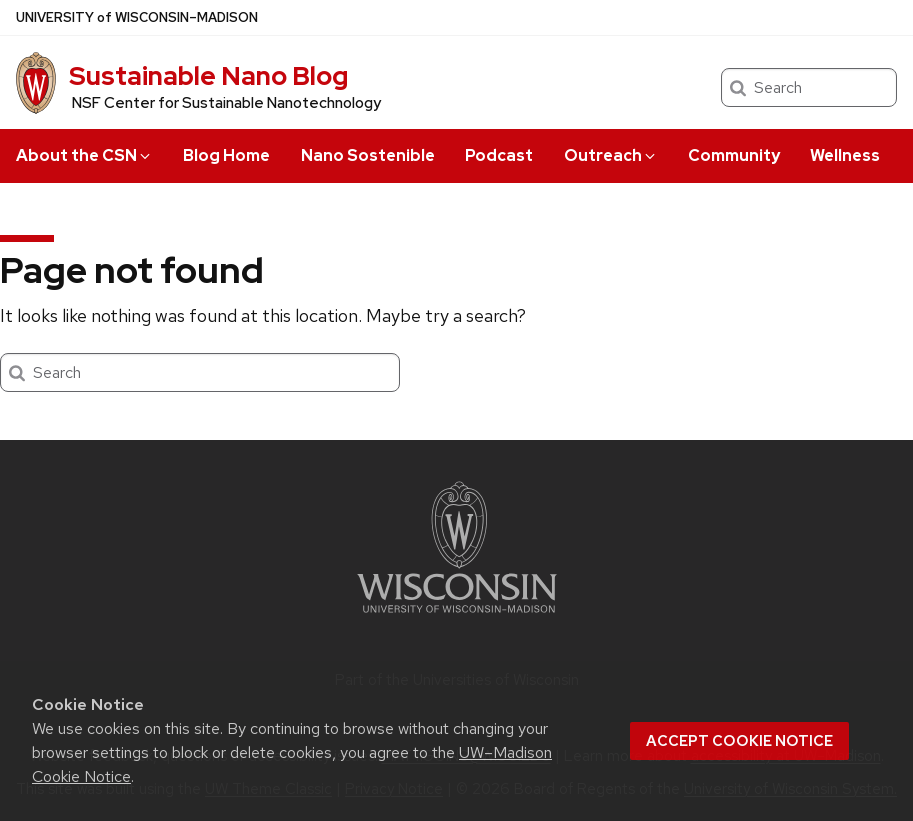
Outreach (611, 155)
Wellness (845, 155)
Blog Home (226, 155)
--
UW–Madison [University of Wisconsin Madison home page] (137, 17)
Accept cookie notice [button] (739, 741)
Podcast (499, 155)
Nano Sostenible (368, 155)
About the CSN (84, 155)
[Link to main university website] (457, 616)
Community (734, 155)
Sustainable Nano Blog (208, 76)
--
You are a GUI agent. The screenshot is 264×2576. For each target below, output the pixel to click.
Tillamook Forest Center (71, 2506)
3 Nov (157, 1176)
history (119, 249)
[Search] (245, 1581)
--
# Problem to work on
What lines in the records above include the string "Nano"? Copy each one.

# Answer section
Nano Sostenible (368, 155)
Sustainable Nano Blog (208, 76)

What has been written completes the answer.